I got an challenge to make an algorithm in java that calculates how much possible DNA chains can an string form. String can contain these 5 characters (A, G, C, T, ?)
? in the string can be (A, G, C or T) but ? may not cause an pair in the string. For example, in this string "A?G" ? could only be C or T. There can be infinite pair of question marks, since they are all characters in the end.
The function form is this
public static int chains(String base) {
// return the amount of chains
}
if the base string would be "A?C?" possible combinations would be 6 = (AGCA, AGCG ,AGCT ,ATCA ,ATCG ,ATCT)

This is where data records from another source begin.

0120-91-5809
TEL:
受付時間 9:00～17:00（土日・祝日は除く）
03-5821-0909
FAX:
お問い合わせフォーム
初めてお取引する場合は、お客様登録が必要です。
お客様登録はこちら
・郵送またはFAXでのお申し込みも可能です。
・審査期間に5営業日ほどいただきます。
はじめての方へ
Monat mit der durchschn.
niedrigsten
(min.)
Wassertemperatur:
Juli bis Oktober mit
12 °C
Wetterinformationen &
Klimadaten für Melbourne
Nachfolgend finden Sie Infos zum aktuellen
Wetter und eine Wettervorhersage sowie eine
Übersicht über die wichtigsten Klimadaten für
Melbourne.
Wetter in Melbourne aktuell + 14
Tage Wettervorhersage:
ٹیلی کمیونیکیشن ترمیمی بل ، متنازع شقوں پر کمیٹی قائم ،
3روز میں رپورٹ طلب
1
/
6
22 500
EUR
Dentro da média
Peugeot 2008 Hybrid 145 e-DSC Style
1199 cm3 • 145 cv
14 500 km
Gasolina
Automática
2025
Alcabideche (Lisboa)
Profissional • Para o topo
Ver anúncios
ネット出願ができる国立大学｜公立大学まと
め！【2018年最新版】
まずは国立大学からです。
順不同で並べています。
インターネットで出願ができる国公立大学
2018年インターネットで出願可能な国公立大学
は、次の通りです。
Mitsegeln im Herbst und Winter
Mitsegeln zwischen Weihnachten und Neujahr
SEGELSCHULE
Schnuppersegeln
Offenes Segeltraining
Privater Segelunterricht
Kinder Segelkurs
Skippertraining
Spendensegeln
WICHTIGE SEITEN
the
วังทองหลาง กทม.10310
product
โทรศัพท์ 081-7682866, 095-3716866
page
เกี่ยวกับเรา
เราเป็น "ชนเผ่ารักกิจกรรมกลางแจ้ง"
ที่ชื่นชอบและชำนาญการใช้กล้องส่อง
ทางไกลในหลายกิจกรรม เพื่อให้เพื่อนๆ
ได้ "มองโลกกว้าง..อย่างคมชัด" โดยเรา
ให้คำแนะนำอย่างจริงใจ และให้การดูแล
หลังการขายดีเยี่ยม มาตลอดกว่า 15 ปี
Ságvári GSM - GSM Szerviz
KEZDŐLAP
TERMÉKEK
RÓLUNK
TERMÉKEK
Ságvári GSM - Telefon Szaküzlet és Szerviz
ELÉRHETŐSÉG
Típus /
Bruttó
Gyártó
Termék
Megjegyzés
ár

Cases (??? - 36) (AGAG - 1) (A???T - 20)
(? - 4) (A? - 3) (?A - 3) (?? - 12) (A?A - 3) (A?C - 2) ...
Max length of the given base(pohja) string is 10!

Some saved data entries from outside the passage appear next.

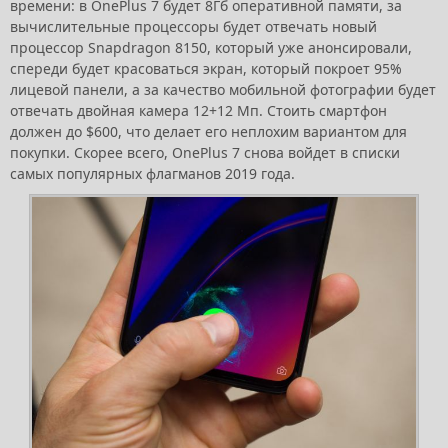
времени: в OnePlus 7 будет 8Гб оперативной памяти, за
вычислительные процессоры будет отвечать новый
процессор Snapdragon 8150, который уже анонсировали,
спереди будет красоваться экран, который покроет 95%
лицевой панели, а за качество мобильной фотографии будет
отвечать двойная камера 12+12 Мп. Стоить смартфон
должен до $600, что делает его неплохим вариантом для
покупки. Скорее всего, OnePlus 7 снова войдет в списки
самых популярных флагманов 2019 года.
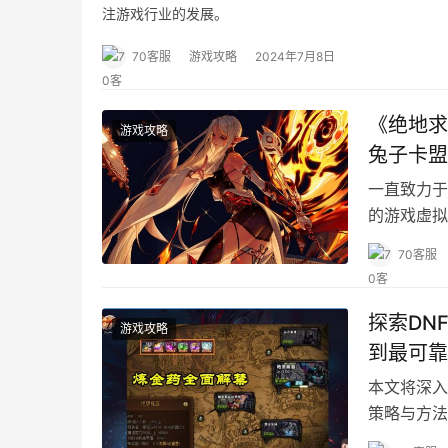
注游戏行业的发展。
70客服
游戏攻略
2024年7月8日
《绝地求
游戏攻略
兔子卡盟
一直致力于
的游戏虚拟
买虚拟物品
70客服
探索DN
游戏攻略
到最可靠
本文将深入
策略与方法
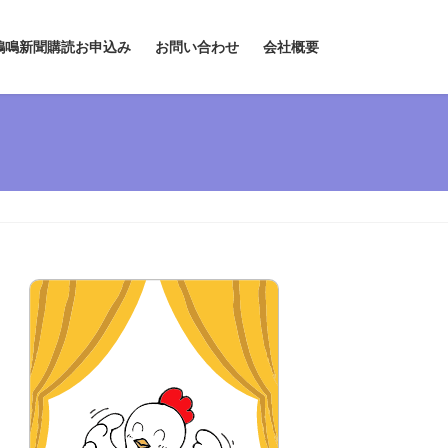
鶏鳴新聞購読お申込み
お問い合わせ
会社概要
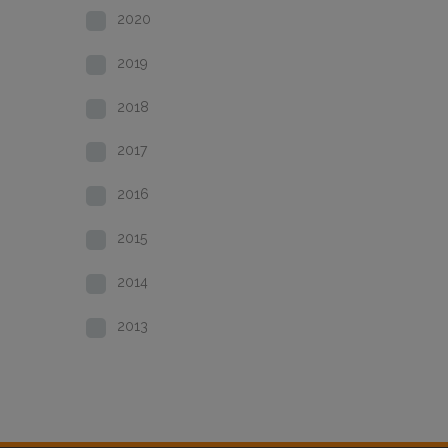
2020
2019
2018
2017
2016
2015
2014
2013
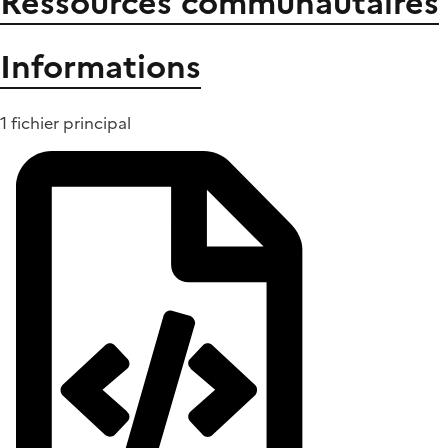
Ressources communautaires
Informations
1 fichier principal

Criteria: 1. Combinations that have two characters in a row are are illegal combinations so those don't count.
What I have so far:
public static int chains(String pohja) {
int sum = 1;
int length = pohja.length();
char[] arr = pohja.toCharArray();
int questionMarks = 0;
if (length == 1) {
if (pohja.equals("?"))
return 4;
else
return 1;
} else if (length == 2) {
boolean allQuestionMarks = true;
for (int i = 0; i < 2; i++) {
if (arr[i] != '?')
allQuestionMarks = false;
else
questionMarks++;
}
if (allQuestionMarks) return 12;
if (questionMarks == 1) {
return 3;
} else {
return 2;
}
} else {
questionMarks = 0;
for (int i = 0; i < length; i++) {
if (arr[i] == '?') questionMarks++;
}
for (int i = 1; i < length - 1; i++) {
boolean leftIsLetter = isLetter(arr[i - 1]);
boolean rightIsLetter = isLetter(arr[i + 1]);
boolean sameSides = false;
if (arr[i - 1] == arr[i + 1]) sameSides = true;
if (arr[i] != '?') { // middle is char
if (leftIsLetter && rightIsLetter) { // letter(left) == letter(right)
if (sameSides) {
// Do nothing!
} else {
sum *= 3;
}
} else if (!leftIsLetter && !rightIsLetter) { // !letter(left) == !letter(right)
} else { // letter(left) != letter(right)
}
} else { // Middle is ?
if (leftIsLetter && rightIsLetter) { // letter(left) == letter(right)
if (sameSides) {
sum *= 3;
} else {
sum *= 2;
}
} else if (!leftIsLetter && !rightIsLetter) { // !letter(left) == !letter(right)
sum *= 9;
} else { // letter(left) != letter(right)
if (arr[i - 1] == '?') { // ? is on the left
} else { // ? is on the right
sum *= 2;
}
}
}
}
}
return sum;
}
public static boolean isLetter(char c) {
boolean isLetter = false;
char[] dna = { 'A', 'G', 'C', 'T' };
for (int i = 0; i < 4; i++) {
if (c == dna[i]) isLetter = true;
}
return isLetter;
}
Yeah, I know, my code is a mess. If the length of pohja(base) is 3 or more, my algorithm will check 3 characters at a time and modify sum depending on the characters that the algorithm is checking.
Could anyone give an hint on how I can solve this? :) Thanks in advance, TuukkaX.